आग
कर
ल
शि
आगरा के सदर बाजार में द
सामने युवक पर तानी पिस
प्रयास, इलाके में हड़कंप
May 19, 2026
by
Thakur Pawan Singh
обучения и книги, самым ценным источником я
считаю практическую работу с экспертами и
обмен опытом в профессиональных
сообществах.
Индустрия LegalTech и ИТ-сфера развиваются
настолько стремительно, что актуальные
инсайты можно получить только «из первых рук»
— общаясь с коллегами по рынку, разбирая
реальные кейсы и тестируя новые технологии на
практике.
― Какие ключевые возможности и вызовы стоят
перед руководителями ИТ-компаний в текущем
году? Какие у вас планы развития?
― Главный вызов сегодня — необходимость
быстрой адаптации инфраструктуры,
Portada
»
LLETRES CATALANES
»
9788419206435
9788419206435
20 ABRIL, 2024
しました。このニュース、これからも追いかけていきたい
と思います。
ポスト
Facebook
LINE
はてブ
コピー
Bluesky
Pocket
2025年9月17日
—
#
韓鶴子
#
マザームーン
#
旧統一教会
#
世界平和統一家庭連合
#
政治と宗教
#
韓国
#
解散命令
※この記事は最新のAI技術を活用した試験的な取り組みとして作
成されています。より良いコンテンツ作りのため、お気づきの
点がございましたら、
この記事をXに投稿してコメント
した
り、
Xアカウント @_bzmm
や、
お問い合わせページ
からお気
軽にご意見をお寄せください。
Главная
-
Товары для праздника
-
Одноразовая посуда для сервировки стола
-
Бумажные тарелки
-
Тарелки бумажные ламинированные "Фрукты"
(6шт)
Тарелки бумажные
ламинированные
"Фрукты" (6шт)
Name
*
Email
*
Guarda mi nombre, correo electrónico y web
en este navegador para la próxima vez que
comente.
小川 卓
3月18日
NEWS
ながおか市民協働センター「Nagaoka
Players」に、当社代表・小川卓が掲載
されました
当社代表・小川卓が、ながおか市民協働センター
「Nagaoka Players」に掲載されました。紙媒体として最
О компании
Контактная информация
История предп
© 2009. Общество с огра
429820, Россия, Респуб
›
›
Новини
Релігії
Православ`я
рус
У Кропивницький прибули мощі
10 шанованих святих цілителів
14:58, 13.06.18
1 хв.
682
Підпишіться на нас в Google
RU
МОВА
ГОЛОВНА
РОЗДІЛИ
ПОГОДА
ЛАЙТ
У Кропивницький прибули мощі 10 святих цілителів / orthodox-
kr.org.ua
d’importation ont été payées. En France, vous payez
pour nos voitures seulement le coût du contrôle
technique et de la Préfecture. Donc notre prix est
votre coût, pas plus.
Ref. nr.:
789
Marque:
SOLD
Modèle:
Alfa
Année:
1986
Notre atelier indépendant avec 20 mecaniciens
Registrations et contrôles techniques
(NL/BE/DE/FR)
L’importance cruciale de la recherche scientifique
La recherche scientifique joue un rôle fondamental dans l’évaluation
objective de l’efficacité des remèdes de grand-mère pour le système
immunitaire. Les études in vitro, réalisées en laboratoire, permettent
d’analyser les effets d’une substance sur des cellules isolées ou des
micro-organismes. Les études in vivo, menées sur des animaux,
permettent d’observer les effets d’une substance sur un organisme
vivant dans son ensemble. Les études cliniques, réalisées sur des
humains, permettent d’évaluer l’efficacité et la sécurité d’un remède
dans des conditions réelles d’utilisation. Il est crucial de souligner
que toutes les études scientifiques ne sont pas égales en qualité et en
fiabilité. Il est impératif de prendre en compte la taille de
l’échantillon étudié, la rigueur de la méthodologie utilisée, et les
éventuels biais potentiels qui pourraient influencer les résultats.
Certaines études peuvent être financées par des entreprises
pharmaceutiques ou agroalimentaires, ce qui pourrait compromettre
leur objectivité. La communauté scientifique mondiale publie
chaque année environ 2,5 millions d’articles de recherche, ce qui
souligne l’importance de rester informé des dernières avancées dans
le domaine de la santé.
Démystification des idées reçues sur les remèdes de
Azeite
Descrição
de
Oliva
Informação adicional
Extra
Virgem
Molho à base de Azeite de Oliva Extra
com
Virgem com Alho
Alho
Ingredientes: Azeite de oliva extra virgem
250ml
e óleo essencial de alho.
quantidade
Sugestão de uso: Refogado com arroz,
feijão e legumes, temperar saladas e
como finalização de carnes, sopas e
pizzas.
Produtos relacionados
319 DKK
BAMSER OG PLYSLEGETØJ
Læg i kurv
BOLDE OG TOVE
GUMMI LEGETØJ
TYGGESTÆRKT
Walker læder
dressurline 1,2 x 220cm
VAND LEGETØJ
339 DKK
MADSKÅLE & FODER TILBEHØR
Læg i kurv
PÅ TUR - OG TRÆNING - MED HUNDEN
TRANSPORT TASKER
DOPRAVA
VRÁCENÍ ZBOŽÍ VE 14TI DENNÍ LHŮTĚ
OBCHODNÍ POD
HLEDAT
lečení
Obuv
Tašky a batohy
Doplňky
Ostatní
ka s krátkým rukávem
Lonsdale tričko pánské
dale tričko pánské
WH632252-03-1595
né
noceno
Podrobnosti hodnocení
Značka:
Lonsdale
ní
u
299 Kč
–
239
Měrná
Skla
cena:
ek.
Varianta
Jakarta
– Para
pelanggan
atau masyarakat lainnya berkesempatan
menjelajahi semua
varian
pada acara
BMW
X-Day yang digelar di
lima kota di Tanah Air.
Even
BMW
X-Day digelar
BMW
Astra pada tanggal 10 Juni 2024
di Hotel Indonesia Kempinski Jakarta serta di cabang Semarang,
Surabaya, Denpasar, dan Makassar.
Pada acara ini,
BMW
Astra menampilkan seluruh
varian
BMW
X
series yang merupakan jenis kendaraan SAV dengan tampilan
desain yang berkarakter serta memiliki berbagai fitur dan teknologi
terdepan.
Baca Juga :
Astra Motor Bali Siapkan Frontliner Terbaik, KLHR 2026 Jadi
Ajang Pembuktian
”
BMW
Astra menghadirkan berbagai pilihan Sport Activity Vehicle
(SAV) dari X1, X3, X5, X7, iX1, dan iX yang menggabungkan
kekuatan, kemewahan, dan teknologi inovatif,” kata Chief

· · · · · · ·

** Task item **
Check each line in the records above for the word "Azeite". Return those that have it.

** Task response **
Azeite
Molho à base de Azeite de Oliva Extra
Ingredientes: Azeite de oliva extra virgem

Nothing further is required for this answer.